At last we came to the heart of the thicket, where our perseverance was rewarded. Hidden behind the dense, shaggy branches of a cypress tree was the tunnel's other end. The hole was crudely made, lined with rough dabs of mortar and broken bricks. It was just large enough for a man to enter, but the foul smell that issued from within was enough to keep out vagrants or curious children.

At night, hidden behind the storehouses and sheds, such a place would be quite lonely and secluded. A man-or a lemur, for that matter-might come and go completely unobserved.

"Cold," complained Lucius, "cold and damp and dark. It would have made more sense to stay in the house tonight, where it's warm and dry. We could lie in wait in the hallway and trap this fiend when he emerges from his secret passage. Why, instead, are we huddling here in the dark and cold, watching for who knows what and jumping in fright every time a bit of wind whistles through the thicket?"

"You need not have come, Lucius Claudius. I didn't ask you to."

"Cornelia would have thought me a coward if I didn't," he pouted.

"And what does Cornelia's opinion matter?" I snapped, and bit my tongue. The cold and damp had set us both on edge. A light drizzle was falling, obscuring the moon and casting the thicket into even greater darkness. We had been hid' ing among the brambles since shortly after nightfall. I had warned Lucius that the watch was likely to be long and uncomfortable and possibly futile, but he had insisted on accompanying me. He had offered to hire some ruffians to escort us, but if my suspicions were correct we would not need them; nor did I want more witnesses to be present than was necessary.

A gust of icy wind whipped beneath my cloak and sent a shiver up my spine. Lucius's teeth began to chatter. My mood grew dark. What if I was wrong, after all? What if the thing we sought was not human, but something else…?

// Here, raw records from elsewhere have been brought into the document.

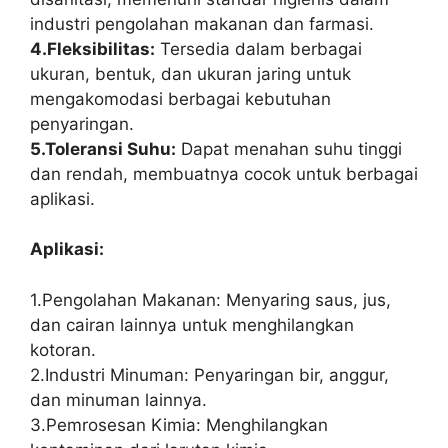
industri pengolahan makanan dan farmasi.
4.Fleksibilitas:
Tersedia dalam berbagai
ukuran, bentuk, dan ukuran jaring untuk
mengakomodasi berbagai kebutuhan
penyaringan.
5.Toleransi Suhu:
Dapat menahan suhu tinggi
dan rendah, membuatnya cocok untuk berbagai
aplikasi.
Aplikasi:
1.Pengolahan Makanan: Menyaring saus, jus,
dan cairan lainnya untuk menghilangkan
kotoran.
2.Industri Minuman: Penyaringan bir, anggur,
dan minuman lainnya.
3.Pemrosesan Kimia: Menghilangkan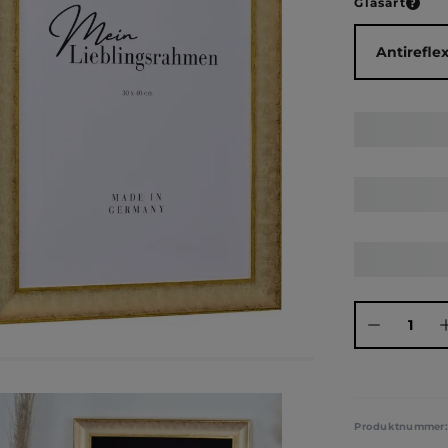
ausw
Glasart
Produkt Anza
Produktnummer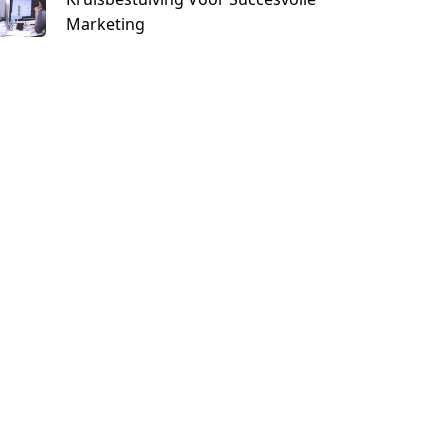
Marketing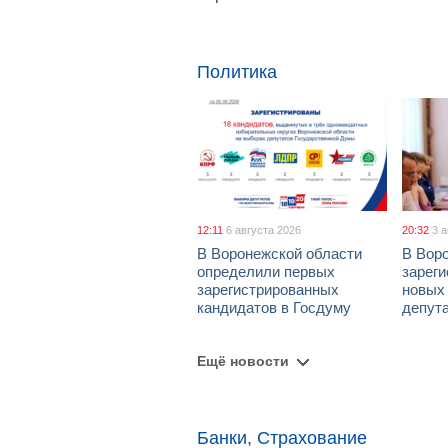
Политика
12:11
6 августа 2026
20:32
3 
В Воронежской области
В Вор
определили первых
зарег
зарегистрированных
новых
кандидатов в Госдуму
депут
Ещё новости
Банки, Страхование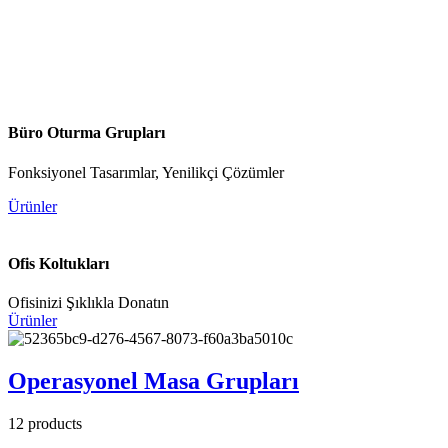
Büro Oturma Grupları
Fonksiyonel Tasarımlar, Yenilikçi Çözümler
Ürünler
Ofis Koltukları
Ofisinizi Şıklıkla Donatın
Ürünler
Operasyonel Masa Grupları
12
products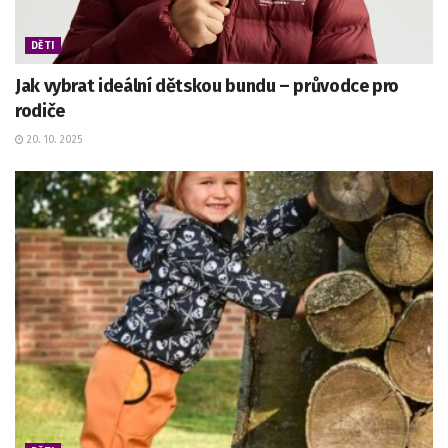
DĚTI
Jak vybrat ideální dětskou bundu – průvodce pro
rodiče
20. 10. 2025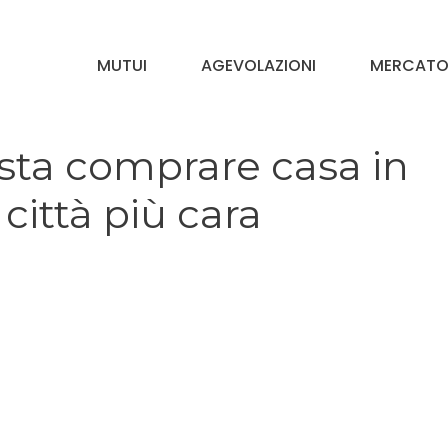
MUTUI
AGEVOLAZIONI
MERCATO 
sta comprare casa in
 città più cara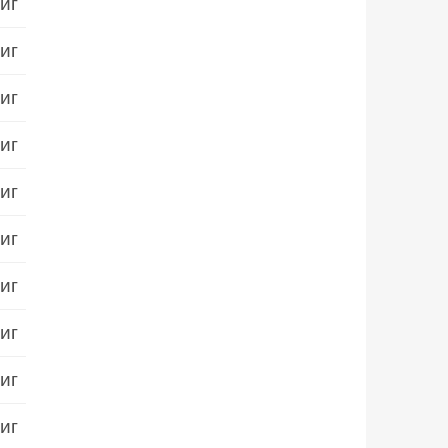
иг
иг
иг
иг
иг
иг
иг
иг
иг
иг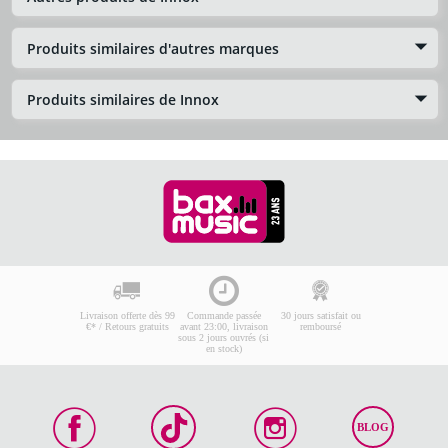
Produits similaires d'autres marques
Produits similaires de Innox
Livraison offerte dès 99
Commande passée
30 jours satisfait ou
€* / Retours gratuits
avant 23:00, livraison
remboursé
sous 2 jours ouvrés (si
en stock)
BLOG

A twig snapped, then many twigs. Something had entered the thicket. It was moving toward us.

"It must be a whole army!" whispered Lucius, clutching at my arm.

"No," I whispered back. "Only two persons, if my guess is right."

Two moving shapes, obscured by the tangle of branches and the deep gloom, came very near to us and then turned toward the cypress tree that hid the tunnel's mouth.

A moment later I heard a man's voice, cursing: "Someone has blocked the hole!" I recognized the voice of the growling giant who guarded the house on the Caelian Hill.

"Perhaps the tunnel has fallen in." When Lucius heard the second voice he clutched my arm again, not in fear but in surprise.

"No," I said aloud, "the tunnel was purposely blocked so that you could not use it again."

There was a moment of silence, followed by the noise of two bodies scrambling in the underbrush.

"Stay where you are!" I said. "For your own good, stay where you are and listen to me!"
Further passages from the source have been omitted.